Student-athletes often identify with the athlete role and demonstrate high levels of athlete identity. High athlete identity leads to many unintended consequences such as low career maturity and difficulty adapting to a life beyond sport. Additionally, high athlete identity often leads to mental health concerns among the student-athlete population. Informed by self-categorization theory (Turner, 1982), the purpose of this study was to explore athlete identity and mental health among NCAA Division III student-athletes.
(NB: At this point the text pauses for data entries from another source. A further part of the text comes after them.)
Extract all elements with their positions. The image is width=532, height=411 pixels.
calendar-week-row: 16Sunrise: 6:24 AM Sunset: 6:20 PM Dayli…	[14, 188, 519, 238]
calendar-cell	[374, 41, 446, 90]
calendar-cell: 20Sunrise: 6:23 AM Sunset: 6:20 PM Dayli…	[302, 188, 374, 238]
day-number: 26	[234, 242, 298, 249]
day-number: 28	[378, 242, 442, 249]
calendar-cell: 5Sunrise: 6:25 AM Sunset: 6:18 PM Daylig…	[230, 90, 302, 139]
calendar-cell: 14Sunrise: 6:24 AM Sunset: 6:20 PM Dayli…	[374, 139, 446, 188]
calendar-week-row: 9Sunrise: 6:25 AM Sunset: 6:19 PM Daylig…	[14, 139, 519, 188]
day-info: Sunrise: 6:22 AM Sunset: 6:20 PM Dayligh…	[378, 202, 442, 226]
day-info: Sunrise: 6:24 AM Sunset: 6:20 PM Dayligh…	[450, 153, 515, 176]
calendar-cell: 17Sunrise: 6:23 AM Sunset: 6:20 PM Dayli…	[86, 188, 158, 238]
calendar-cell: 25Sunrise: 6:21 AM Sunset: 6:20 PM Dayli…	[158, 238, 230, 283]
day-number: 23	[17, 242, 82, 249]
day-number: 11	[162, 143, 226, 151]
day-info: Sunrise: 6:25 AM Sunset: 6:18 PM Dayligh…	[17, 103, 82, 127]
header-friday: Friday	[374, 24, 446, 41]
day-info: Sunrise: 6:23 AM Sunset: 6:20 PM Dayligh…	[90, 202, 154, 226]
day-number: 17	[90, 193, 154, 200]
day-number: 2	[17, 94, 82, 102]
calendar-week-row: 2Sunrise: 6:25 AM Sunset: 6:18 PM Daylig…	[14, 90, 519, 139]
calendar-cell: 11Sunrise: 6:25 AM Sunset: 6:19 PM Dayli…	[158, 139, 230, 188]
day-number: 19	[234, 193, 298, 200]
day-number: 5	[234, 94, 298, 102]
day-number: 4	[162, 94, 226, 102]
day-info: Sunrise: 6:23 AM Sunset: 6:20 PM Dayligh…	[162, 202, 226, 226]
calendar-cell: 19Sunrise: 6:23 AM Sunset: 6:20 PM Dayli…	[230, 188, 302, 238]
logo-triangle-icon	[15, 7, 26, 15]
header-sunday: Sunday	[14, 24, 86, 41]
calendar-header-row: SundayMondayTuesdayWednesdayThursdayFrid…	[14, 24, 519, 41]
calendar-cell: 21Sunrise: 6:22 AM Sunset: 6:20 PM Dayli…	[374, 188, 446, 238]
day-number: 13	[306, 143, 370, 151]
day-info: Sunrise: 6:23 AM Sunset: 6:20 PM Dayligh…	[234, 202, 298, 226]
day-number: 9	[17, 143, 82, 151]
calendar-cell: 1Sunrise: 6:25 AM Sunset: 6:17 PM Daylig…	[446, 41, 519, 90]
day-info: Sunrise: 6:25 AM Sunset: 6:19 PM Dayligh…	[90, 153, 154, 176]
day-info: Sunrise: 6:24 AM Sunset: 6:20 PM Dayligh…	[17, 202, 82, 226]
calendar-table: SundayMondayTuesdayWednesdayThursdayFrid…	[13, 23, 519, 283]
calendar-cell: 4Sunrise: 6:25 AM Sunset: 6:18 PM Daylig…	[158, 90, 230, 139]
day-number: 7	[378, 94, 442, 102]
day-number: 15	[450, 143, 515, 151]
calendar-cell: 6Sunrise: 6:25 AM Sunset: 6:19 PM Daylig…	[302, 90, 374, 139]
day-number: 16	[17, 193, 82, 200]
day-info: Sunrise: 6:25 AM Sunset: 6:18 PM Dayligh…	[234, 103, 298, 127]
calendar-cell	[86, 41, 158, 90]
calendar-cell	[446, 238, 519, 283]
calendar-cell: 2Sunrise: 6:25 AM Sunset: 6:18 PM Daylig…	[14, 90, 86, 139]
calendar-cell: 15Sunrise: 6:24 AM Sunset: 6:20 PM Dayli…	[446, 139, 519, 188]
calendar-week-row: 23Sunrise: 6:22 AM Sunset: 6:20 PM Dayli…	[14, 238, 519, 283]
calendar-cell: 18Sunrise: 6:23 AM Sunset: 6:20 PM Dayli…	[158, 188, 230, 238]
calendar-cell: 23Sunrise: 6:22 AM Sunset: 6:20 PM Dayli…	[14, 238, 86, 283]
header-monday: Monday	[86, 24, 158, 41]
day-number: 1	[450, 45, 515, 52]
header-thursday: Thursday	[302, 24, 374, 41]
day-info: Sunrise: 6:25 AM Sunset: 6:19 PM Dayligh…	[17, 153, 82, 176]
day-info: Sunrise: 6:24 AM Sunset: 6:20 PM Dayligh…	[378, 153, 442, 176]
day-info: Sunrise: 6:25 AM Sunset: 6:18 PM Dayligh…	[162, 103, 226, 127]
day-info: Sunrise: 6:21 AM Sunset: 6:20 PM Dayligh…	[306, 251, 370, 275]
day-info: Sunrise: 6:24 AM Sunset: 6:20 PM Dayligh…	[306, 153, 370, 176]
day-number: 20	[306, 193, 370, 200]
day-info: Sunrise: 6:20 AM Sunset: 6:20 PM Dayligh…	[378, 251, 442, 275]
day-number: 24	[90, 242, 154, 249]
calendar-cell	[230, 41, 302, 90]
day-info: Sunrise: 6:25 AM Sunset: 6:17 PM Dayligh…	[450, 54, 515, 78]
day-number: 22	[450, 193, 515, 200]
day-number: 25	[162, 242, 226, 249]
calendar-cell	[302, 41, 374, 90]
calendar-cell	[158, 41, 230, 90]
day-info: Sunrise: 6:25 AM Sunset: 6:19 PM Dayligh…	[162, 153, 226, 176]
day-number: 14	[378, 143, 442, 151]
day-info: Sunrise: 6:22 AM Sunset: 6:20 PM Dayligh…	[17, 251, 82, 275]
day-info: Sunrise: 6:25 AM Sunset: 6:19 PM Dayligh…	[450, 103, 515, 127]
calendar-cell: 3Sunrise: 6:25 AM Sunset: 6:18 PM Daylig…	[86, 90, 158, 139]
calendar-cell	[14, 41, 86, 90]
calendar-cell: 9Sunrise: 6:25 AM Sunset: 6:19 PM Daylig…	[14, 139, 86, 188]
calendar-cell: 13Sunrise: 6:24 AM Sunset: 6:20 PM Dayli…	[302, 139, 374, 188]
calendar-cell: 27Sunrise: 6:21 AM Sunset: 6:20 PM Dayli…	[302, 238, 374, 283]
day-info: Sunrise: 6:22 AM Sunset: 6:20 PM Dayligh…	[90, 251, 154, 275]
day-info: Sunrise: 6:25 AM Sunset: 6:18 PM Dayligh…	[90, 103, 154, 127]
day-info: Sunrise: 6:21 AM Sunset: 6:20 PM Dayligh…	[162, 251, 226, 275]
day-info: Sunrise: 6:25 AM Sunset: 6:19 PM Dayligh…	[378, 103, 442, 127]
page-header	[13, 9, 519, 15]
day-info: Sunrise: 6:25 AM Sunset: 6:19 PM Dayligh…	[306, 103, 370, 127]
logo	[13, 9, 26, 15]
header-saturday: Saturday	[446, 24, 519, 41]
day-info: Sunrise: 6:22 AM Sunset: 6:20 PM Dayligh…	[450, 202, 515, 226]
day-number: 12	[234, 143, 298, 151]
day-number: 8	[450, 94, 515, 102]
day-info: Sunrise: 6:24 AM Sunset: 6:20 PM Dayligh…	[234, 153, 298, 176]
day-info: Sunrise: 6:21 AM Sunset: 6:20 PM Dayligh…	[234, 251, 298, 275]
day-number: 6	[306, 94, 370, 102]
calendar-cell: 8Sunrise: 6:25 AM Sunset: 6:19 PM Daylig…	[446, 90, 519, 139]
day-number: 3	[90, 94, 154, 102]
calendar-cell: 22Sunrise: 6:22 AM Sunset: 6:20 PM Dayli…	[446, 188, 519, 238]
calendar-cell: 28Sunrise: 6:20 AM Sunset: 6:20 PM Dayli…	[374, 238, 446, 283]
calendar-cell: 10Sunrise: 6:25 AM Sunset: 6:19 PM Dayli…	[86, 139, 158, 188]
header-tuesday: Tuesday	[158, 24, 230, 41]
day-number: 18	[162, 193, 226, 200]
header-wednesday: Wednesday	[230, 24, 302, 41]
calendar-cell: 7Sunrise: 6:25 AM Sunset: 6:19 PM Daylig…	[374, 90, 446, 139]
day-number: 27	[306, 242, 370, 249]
The Athlete Identity Measurement Scale (AIMS) and The Depression Anxiety Stress Scales-21 were completed by 332 NCAA Division III student-athletes. The results demonstrated that Division III student-athletes did not identify highly with the athletic role and did not show concerning levels of anxiety, depression, and/or stress. Further, no relationship between athlete identity and mental health was found. This study strives to provide a keen insight into the athlete identity and mental health of Division III student-athletes in hopes of better understanding this population.
Stokowski, Sarah; Fridley, Alison; Croft, Chris; Stensland, Peyton; and Arthur-Banning, Skye
"Athlete Identity and Mental Health Among NCAA Division III Student-Athletes,"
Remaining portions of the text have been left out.